After sanding and painting the rails, I placed the aluminum bolt down rails in place and outlined the holes to be drilled through the newly-laid fiberglass. I highly recommend starting with a small drill bit and progressively get larger. I then installed new rail weatherstripping & windshield frame weatherstrip on the hardtop.

Our weather up here in the Pacific Northwest cooperated as I set out to test my work for leaks.

I am happy to report that the restored hardtop held out the water:).
 
The 84 CJ7 (can't speak for previous years or after) came with 2 long flat pieces of aluminum (if memory serves correctly on metal type) that was bent into a right angle lengthwise.

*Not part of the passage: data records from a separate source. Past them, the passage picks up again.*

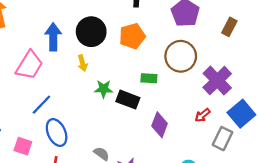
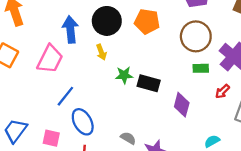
orange pentagon: (132, 36) -> (147, 21), turned 30
green rectangle: (149, 78) -> (201, 68), moved

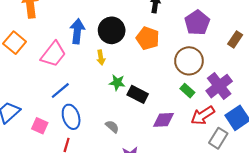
green rectangle: (201, 68) -> (187, 91), turned 32
red arrow: (222, 91) -> (203, 115), size x1.6
purple diamond: (182, 105) -> (163, 120), turned 60
gray semicircle: (128, 138) -> (112, 127), moved

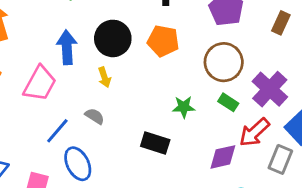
green star: (117, 83) -> (184, 107), moved
black rectangle: (138, 94) -> (155, 143), moved
purple diamond: (163, 120) -> (223, 157), moved
gray semicircle: (112, 127) -> (95, 116), moved

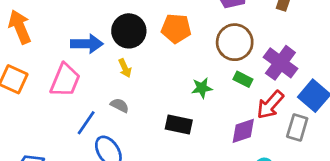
blue arrow: (67, 47) -> (87, 44), turned 100

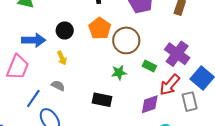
orange pentagon: (176, 28) -> (100, 28), turned 30
black circle: (129, 31) -> (65, 30), size x0.7
brown circle: (235, 42) -> (126, 40), moved
gray rectangle: (297, 128) -> (190, 102), turned -30

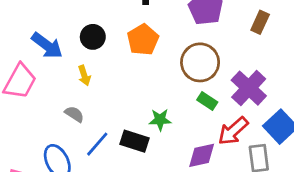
blue arrow: (34, 40) -> (47, 46), turned 30
brown circle: (126, 40) -> (200, 62), moved
green star: (119, 73) -> (160, 120), moved
blue line: (33, 99) -> (97, 144), moved

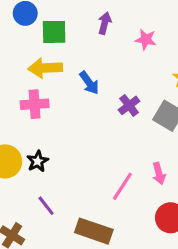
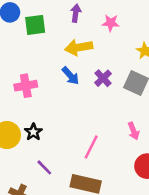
yellow arrow: (45, 68) -> (79, 47), moved
blue arrow: (89, 83) -> (70, 76), moved
pink line: (122, 186) -> (91, 147), moved

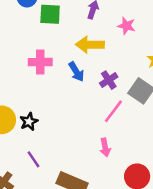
pink cross: (26, 86) -> (40, 62), moved
pink arrow: (134, 131) -> (105, 147), moved
pink line: (91, 147) -> (113, 111), moved

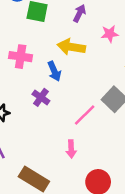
pink star: (126, 26) -> (110, 34), turned -30
purple cross: (109, 80) -> (41, 97), moved, turned -30

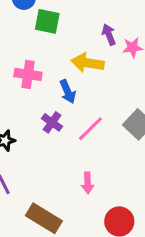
purple arrow: (79, 13) -> (109, 35), moved, turned -48
pink line: (85, 115) -> (90, 129), moved

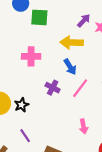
purple arrow: (109, 35) -> (84, 21), turned 72
blue arrow: (68, 92) -> (70, 67), moved

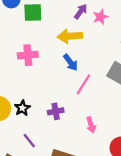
purple cross: (53, 88) -> (56, 111), moved, turned -32

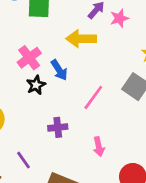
pink cross: (28, 55) -> (29, 58), turned -36
blue arrow: (71, 62) -> (59, 70), moved
black star: (22, 108) -> (36, 85), moved

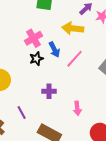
pink line: (93, 97) -> (75, 59), moved

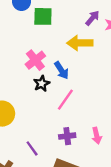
pink line: (75, 59) -> (65, 100), moved
purple cross: (49, 91) -> (67, 136), moved

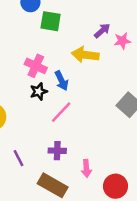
pink cross: (35, 60) -> (36, 66), turned -36
pink arrow: (97, 136) -> (86, 168), moved

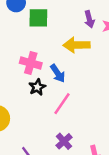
purple arrow: (102, 31) -> (89, 19), turned 126
purple cross: (57, 151) -> (64, 141), turned -35

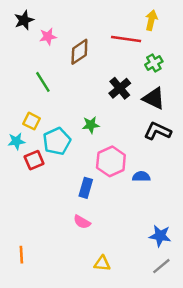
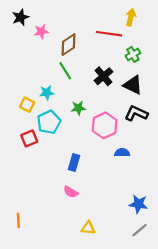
green line: (43, 82) -> (65, 71), moved
cyan star: (16, 141) -> (47, 93), moved
pink hexagon: (111, 161) -> (105, 125), moved

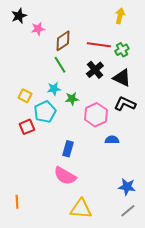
red line: (109, 34) -> (99, 45), moved
cyan star: (47, 93) -> (54, 89), moved
pink semicircle: (71, 192) -> (65, 176), size x1.6
yellow triangle: (88, 228) -> (81, 209), size x1.6

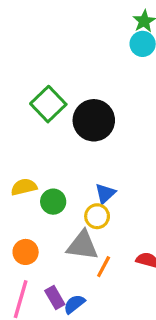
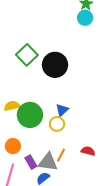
green circle: (53, 202) -> (30, 115), size x1.6
gray triangle: (82, 245) -> (48, 162), moved
purple rectangle: (55, 298) -> (31, 162), moved

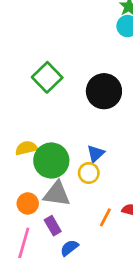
black circle: (55, 65) -> (104, 91), moved
orange line: (61, 155) -> (105, 217), moved
gray triangle: (48, 162) -> (57, 194), moved

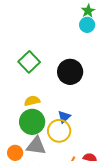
yellow semicircle: (26, 148) -> (32, 101), moved
yellow circle: (89, 173) -> (59, 131), size x1.5

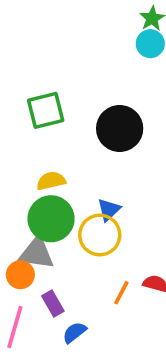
green square: (29, 62) -> (46, 110), turned 30
gray triangle: (36, 146) -> (37, 253), moved

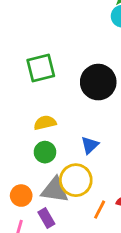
green circle: (51, 219) -> (45, 152), size x0.6
yellow circle: (100, 235) -> (76, 180), moved
gray triangle: (37, 253) -> (55, 190), moved

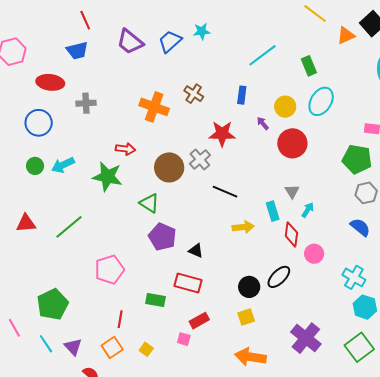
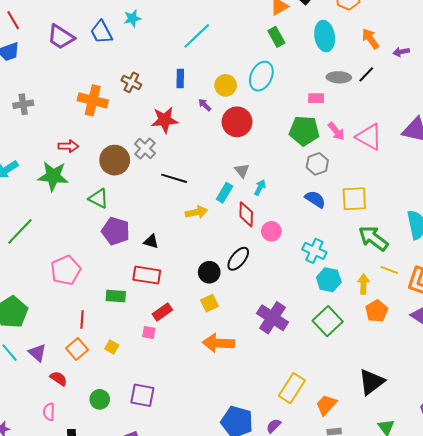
blue trapezoid: (170, 41) -> (101, 32), turned -70
green rectangle: (309, 66) -> (276, 37), moved
cyan rectangle: (273, 211) -> (225, 193), turned 54

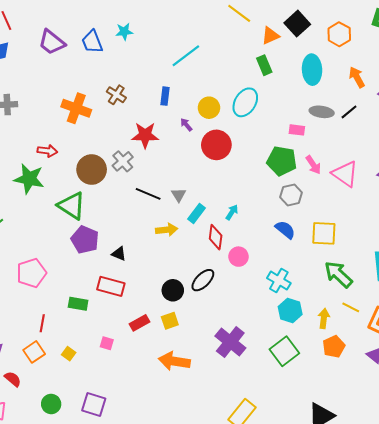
gray triangle: (242, 171) -> (179, 195), moved
green triangle: (99, 198) -> (72, 206), size x1.4
red rectangle: (162, 312) -> (139, 323), moved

Sort of like a yardstick... You laid that strip down on the edge of the hardtop and then bolted your hardtop down sandwiching those aluminum pieces between the bolts' heads and the fiberglass top.

In essence, it was a giant washer that distributed the bolts' downward force from just around the bolt holes on the fiberglass to the entire edge, thus preventing the cracks from appearing in the first place.

Mine disappeared years ago, but i don't even have the hardtop on my Jeep anymore so no biggie.

When you fix these cracks, you might want to fabricate something similar to keep them from appearing again...

I used your idea to perfection! Thanks Sir.